Primary habitat? Wyggeston grammar school for girls - the boys didn't have an infants' - in Leicester. One of the reasons why my father took the job of principal at what was then University College, Leicester, was because of the very good Elizabethan grammar school. My parents were great supporters of grammar - as opposed to boarding - schools and took the view that they had not brought a child into the world to send him off into the care of strangers. I took the 11-plus, except that it wasn't called that; we sat "intelligence tests". They had just come in, and nobody quite knew what they were.

Secondary location? At Wyggeston Grammar School for Boys, if you were extremely bright, you took classics; if you were extremely thick you did woodwork. In between was science, then modern languages. I was in the science stream.

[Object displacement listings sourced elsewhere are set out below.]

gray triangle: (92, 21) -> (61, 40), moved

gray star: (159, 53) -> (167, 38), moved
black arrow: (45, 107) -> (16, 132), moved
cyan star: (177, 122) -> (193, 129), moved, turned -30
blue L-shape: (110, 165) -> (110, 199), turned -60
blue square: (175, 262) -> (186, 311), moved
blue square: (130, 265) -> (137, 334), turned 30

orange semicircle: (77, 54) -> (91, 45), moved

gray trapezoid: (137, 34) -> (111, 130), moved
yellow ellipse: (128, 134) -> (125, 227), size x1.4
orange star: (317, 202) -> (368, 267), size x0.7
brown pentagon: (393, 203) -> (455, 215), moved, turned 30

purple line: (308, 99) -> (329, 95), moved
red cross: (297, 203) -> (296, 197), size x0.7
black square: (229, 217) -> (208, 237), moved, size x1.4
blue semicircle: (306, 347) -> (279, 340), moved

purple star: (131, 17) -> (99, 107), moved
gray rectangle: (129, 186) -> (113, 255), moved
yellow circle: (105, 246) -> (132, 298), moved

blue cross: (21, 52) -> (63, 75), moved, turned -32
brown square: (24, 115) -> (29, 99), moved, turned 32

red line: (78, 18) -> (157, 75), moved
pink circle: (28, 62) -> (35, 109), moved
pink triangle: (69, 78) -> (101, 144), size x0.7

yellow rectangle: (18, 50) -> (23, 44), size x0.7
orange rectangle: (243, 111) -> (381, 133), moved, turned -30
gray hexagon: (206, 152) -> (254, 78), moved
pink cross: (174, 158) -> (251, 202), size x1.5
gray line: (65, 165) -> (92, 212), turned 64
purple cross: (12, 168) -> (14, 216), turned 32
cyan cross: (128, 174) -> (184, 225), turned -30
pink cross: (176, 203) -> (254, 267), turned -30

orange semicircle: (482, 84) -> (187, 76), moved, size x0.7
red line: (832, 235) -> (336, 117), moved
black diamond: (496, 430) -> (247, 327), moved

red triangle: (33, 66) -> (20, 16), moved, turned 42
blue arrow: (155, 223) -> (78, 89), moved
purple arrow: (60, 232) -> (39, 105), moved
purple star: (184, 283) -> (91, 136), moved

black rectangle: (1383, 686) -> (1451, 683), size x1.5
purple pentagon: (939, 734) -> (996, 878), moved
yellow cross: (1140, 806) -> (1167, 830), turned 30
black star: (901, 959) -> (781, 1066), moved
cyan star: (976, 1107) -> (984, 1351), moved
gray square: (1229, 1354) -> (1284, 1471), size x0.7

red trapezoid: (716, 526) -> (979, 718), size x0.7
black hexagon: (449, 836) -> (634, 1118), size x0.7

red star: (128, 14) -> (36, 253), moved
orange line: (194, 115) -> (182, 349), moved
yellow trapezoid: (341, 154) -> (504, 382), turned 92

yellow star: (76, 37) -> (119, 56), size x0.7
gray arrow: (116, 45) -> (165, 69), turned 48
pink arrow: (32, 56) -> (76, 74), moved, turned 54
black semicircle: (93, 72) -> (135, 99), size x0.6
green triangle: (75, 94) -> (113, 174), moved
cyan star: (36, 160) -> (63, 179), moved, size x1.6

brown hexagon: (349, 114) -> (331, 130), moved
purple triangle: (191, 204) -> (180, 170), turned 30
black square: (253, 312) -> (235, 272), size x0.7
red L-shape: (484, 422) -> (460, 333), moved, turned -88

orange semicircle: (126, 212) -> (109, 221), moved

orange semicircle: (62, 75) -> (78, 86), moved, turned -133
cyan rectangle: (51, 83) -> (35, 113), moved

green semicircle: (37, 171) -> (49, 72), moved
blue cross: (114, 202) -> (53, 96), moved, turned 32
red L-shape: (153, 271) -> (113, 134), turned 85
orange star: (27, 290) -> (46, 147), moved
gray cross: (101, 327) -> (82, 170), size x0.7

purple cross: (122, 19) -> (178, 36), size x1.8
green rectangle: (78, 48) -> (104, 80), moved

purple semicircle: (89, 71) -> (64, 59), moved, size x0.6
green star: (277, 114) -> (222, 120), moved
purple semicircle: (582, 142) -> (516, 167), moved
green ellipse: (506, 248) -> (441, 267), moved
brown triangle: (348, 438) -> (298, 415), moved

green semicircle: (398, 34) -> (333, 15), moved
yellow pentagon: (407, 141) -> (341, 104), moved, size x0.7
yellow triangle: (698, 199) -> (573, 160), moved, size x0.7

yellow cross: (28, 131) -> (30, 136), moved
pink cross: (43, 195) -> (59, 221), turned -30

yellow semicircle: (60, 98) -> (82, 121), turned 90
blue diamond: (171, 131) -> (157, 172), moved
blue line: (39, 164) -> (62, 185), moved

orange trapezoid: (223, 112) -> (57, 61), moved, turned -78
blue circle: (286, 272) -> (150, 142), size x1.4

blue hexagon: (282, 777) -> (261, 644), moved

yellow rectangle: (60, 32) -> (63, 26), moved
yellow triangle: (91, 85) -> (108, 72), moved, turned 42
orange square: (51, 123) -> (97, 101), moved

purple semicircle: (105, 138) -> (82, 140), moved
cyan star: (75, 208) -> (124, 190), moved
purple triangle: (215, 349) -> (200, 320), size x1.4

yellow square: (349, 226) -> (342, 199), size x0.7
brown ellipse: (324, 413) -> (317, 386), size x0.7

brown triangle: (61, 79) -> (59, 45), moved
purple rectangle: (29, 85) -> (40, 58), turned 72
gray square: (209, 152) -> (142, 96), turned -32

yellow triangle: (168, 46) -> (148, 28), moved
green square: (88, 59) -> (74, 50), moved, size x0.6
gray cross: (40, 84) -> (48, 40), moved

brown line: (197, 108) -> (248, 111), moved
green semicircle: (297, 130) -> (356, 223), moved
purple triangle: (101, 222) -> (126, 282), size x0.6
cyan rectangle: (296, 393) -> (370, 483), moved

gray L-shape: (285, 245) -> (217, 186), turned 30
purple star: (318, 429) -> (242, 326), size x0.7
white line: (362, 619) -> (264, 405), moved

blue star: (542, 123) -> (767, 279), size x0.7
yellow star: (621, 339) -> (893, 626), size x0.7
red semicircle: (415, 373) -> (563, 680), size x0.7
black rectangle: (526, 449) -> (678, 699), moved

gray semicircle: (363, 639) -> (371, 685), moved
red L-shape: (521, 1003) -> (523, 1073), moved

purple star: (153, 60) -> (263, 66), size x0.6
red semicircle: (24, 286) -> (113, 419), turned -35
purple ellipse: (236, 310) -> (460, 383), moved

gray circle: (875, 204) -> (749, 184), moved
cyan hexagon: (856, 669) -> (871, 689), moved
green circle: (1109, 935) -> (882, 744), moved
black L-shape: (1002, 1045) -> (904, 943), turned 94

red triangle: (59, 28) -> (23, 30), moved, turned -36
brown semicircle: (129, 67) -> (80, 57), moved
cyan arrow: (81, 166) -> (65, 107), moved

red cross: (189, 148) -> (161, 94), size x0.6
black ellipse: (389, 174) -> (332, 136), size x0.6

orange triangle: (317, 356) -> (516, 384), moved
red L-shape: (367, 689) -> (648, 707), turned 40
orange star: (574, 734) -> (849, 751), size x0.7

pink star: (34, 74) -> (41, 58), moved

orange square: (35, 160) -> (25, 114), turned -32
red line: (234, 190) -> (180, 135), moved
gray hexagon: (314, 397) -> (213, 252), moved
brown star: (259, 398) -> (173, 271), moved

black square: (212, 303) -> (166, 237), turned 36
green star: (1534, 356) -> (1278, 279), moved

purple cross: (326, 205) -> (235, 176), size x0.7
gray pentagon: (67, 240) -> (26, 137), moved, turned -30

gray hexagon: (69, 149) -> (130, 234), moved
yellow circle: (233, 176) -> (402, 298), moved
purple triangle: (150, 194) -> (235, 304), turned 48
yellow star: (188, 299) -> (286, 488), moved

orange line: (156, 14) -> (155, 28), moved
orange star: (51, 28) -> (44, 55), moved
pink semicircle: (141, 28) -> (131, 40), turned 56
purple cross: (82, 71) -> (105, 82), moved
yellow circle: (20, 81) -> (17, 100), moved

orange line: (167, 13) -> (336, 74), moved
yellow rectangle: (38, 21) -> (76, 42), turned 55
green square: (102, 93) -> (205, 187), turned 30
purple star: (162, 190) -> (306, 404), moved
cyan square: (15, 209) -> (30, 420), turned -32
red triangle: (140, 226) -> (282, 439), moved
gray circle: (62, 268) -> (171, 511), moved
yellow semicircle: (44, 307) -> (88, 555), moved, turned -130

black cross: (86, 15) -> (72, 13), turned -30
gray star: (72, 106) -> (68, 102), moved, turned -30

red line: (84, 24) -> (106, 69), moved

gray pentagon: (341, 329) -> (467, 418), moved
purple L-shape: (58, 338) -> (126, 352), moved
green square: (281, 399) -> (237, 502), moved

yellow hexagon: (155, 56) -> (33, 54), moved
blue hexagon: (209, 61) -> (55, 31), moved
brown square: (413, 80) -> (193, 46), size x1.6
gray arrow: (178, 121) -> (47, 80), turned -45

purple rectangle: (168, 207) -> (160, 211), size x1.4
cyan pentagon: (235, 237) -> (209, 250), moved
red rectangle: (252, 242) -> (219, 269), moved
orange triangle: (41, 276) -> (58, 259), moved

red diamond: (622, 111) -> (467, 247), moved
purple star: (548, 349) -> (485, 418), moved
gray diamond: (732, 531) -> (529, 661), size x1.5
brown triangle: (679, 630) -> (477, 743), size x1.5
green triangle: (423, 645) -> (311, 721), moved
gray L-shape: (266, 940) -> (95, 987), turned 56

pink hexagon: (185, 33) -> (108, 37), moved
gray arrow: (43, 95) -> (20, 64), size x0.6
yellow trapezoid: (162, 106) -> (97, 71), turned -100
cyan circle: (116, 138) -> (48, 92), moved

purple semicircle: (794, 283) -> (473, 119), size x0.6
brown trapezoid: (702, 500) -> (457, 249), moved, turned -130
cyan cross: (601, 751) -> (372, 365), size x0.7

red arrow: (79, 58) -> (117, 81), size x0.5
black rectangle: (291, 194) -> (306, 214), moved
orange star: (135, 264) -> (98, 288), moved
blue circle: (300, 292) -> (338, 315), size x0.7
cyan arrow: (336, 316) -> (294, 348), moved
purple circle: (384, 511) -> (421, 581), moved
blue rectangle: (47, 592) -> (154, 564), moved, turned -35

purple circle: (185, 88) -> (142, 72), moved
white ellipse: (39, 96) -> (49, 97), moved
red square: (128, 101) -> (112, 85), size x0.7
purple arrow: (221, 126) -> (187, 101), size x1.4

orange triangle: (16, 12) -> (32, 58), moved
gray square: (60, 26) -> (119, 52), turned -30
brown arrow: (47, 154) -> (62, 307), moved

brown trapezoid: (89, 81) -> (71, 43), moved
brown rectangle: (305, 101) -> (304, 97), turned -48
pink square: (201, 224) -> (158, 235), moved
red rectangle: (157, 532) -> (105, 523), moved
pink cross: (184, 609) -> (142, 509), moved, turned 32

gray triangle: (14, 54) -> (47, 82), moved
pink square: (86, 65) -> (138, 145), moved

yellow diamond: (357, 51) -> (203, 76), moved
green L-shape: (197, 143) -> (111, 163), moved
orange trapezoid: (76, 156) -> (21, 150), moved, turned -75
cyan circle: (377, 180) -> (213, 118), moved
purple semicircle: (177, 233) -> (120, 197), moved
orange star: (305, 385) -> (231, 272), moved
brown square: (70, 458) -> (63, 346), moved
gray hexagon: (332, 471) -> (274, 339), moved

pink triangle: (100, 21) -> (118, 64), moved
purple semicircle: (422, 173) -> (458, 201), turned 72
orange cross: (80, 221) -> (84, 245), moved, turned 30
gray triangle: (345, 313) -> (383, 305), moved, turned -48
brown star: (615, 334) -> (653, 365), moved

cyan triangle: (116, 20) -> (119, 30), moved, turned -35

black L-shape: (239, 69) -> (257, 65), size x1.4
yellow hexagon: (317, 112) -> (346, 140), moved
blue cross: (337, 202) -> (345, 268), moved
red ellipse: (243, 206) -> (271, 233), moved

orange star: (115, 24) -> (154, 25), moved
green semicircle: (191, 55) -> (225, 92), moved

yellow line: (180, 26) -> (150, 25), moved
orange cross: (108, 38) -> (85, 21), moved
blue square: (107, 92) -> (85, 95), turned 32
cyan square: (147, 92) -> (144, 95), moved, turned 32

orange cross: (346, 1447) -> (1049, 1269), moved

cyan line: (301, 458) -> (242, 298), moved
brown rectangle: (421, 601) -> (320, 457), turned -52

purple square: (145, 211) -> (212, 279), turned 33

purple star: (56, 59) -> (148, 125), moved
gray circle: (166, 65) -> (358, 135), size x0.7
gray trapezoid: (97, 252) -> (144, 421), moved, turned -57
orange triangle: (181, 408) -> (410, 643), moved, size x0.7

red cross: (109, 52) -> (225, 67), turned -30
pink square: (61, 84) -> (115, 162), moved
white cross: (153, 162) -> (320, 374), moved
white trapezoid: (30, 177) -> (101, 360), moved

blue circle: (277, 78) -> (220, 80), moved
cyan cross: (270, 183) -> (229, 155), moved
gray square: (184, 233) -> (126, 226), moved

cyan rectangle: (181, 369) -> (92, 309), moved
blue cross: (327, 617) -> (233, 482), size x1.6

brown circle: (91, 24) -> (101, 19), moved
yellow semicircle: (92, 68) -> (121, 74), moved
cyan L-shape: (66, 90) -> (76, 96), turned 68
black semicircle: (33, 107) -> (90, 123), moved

Rock of ages? I was a deeply committed fossil-hunter. The Leicestershire rocks are very rich in fossils, which are thrilling things to collect, even now. I made a series about geology a few years ago and it was still a thrill: hitting a rock, splitting it open and seeing what had not been seen for 150 million years. I wanted to be a geologist and climb Mount Everest. A very nice physics master, who had done some sort of geology papers at university, gave me private tuition. At 16, when everyone else was doing Latin, I got on a train and went to zoology classes at the University of Nottingham. Also at 16, I taught at slum schools - this was during the war - in Leicester.

Am I my brother's straight man? We did Gilbert and Sullivan. My brother [Richard Attenborough] was the great star and it was expected that I would do the same thing. We were both in Iolanthe, when I think that he was a fairy - or maybe I was the fairy. He was always putting on shows in which I was recruited as a feed for him.

Life on Cam? I took a scholarship to Cambridge; my father's view was that if you didn't get a scholarship, you didn't deserve to go to university. You had to pay in those days, and as the principal of a small red-brick college it would have been a great sacrifice. I got an open scholarship to Clare. The course was only two years. I would like to think that the two-year intensive degree course didn't cut too many corners. You worked in the vacations. If you read science, you didn't laze around on the river with girls - like people reading English and philosophy - but it was a paradisiacal time. I got a 2.1 in natural sciences. I found the three-dimensional crystallography inscrutable and I'm sure it let me down.

Trials of marine life? Then I did my National Service. It was thought the Services needed scientists - though what they wanted with a geologist ... I wanted to go abroad, so I went into the Navy and became a lieutenant; they sent me to the Firth of Forth.